In Karavas’s medical records, it’s noted that this perforation is “probably missed from blunt injury from an instrument.” A portion of Karavas’ colon was removed during the second surgery. Karavas then remained in the hospital for three weeks before passing away on July 22, 2019.
Karavas was married and had an adult son. He is also survived by both of his parents. In 2022, his family members brought a medical malpractice suit against the University of Maryland Medical Center, Dr. Al-Qaoud, and Dr. Goussous.[]
Bringing the case to trial
In March 2024, a Baltimore City Court heard the case. After eight days of trial, the jury ruled in favor of the Karavas family and awarded them a total of $8.3 million: $6 million was awarded for wrongful death and split among Karavas’s wife, adult son, and parents. Another $2.3 was assessed for damages, such as medical bills and funeral costs.
However, Maryland has a $1.3 million cap on non-economic damages. This will reduce the wrongful death portion of the award. A final award amount has not been released.
Speaking to the press, Karavas family legal representative Emily “E.J.” Hammann, a partner at Brown & Barron LLC, said:
“Our clients are grateful that the jury listened carefully to all of the evidence and held the defendants accountable for the loss of their husband, father, and son.”
Speaking for the University of Maryland Medical Center, Tiffani Washington, Director of Media Relations, said:
“We recognize that the Karavas family suffered a tragic loss, and this case understandably evoked a strong emotional response. Although we respect the jury’s verdict, we very much stand by the care delivered by our dedicated physicians and health care team.”
The non-economic damages cap in Maryland
Maryland is one of several states in the country that cap noneconomic damages in medical malpractice cases. The state first set an initial cap of $650,000 in 2005.[] Since then, the cap has risen by $15,000 each year. In 2024, the base cap is $950,000.[] However, Maryland allows 125% of the cap to be reached in cases with more than one claimant or beneficiary.[] This means that in cases such as the Karavas family's, the cap rises to $1.3 million.
The conversations surrounding malpractice caps
Currently, about 30 states have some sort of malpractice cap in practice. These caps are often controversial. Laws creating new caps, reduced caps, and increased caps have been seen nationwide in the past several years.
The effect of caps on insurance premiums is a frequently debated point. It’s often stated that caps can help keep premiums low and can allow states to attract and keep more qualified physicians. However, some data has suggested the effect of caps on premiums is minimal.
A recent study conducted by actuaries for large medical malpractice companies has argued that caps could have another benefit.[]
Massive awards in malpractice cases are becoming more common.
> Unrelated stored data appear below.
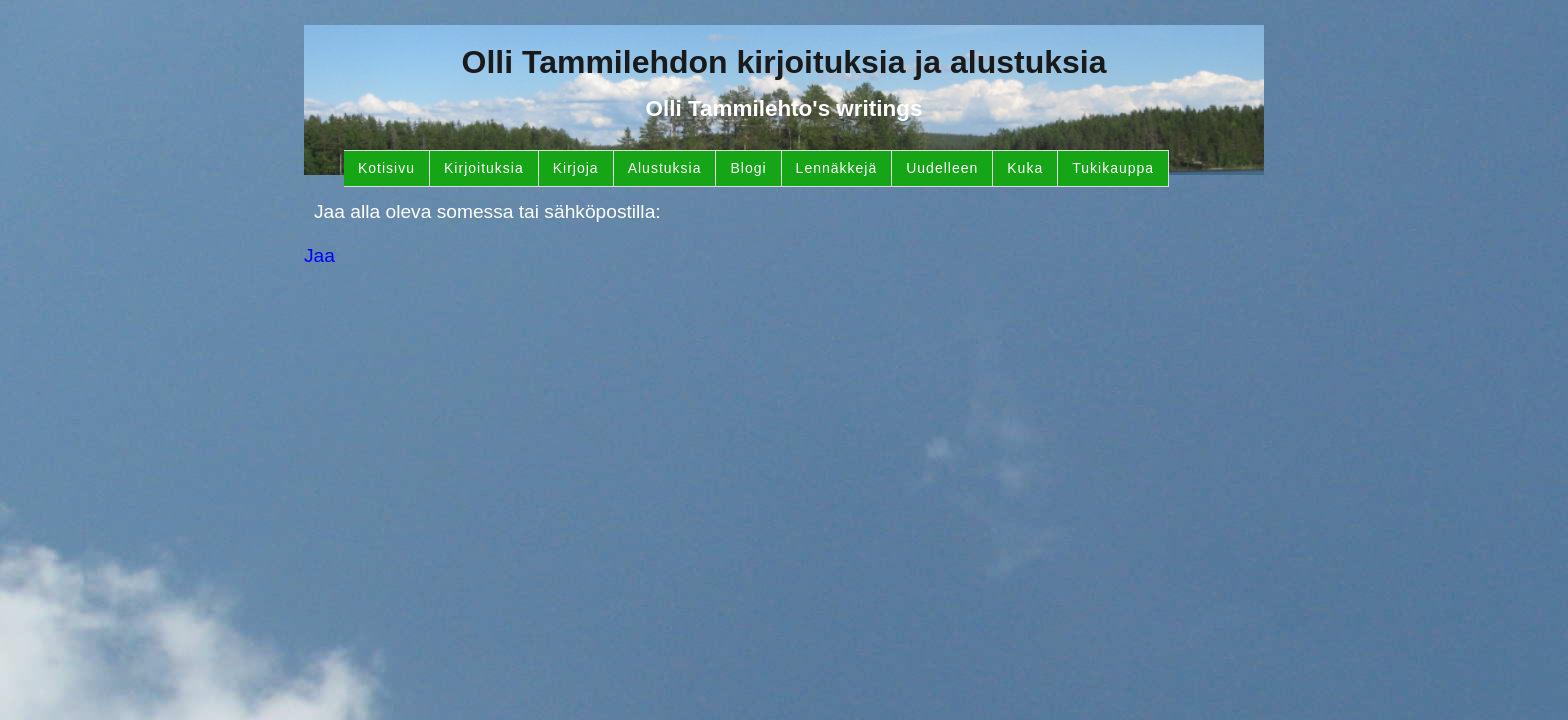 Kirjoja (576, 168)
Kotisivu (386, 168)
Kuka (1025, 168)
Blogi (748, 168)
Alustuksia (665, 168)
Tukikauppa (1113, 168)
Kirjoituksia (484, 168)
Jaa (319, 255)
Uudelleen (942, 168)
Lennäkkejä (837, 168) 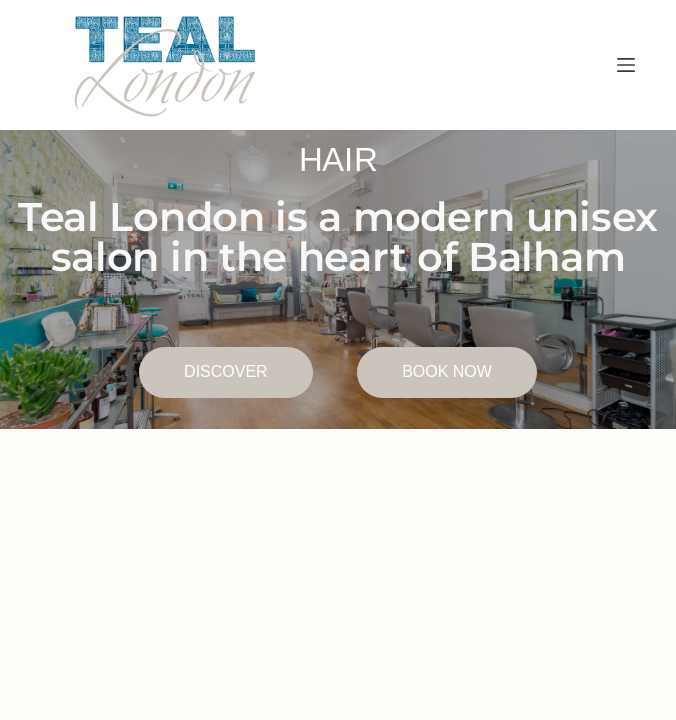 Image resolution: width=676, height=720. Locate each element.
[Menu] (626, 65) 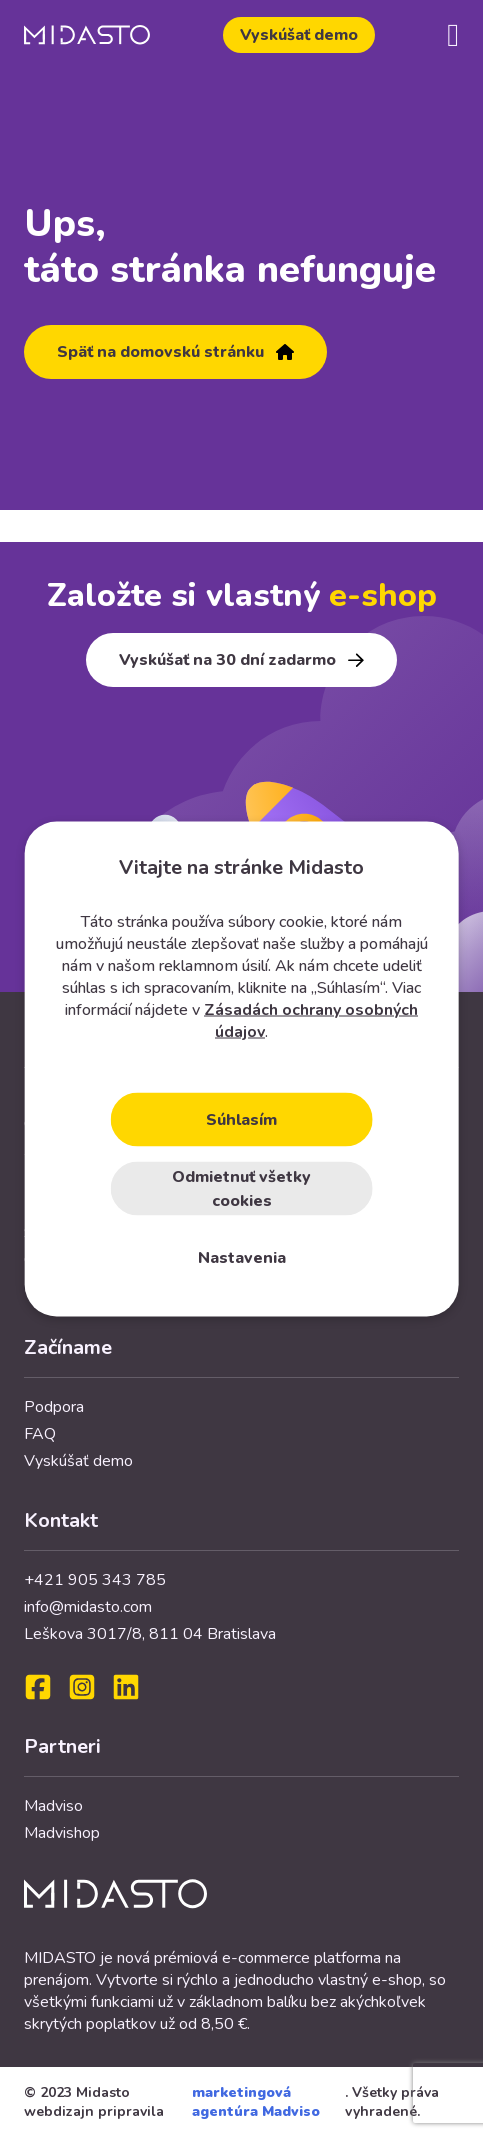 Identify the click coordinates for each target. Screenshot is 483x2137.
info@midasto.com (88, 1607)
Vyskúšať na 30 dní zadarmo (241, 660)
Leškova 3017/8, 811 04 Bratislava (150, 1634)
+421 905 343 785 (95, 1580)
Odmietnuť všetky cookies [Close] (241, 1188)
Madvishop (62, 1833)
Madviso (53, 1806)
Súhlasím (241, 1119)
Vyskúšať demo (299, 35)
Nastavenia (242, 1257)
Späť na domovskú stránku (175, 352)
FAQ (40, 1434)
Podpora (54, 1407)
There are many factors tied to this rise in large verdicts. One is social inflation, a phenomenon that’s affected many industries that serve the public. Malpractice cases have seen a rise that can be linked to social inflation, but the increase is small when compared to verdicts in other cases involving human life, such as auto insurance claims.
The actuarial study looked at data from across the country and concluded that malpractice caps could be a key factor behind social inflation’s more minor impact on healthcare costs. Discussing this effect, the authors stated:
“Restrictions on noneconomic damages in medical malpractice may be mitigating social inflation. [...] States that relax caps or remove them are likely to realize sharp rises in claim severity as well as a change in the variety of medical malpractice claims.”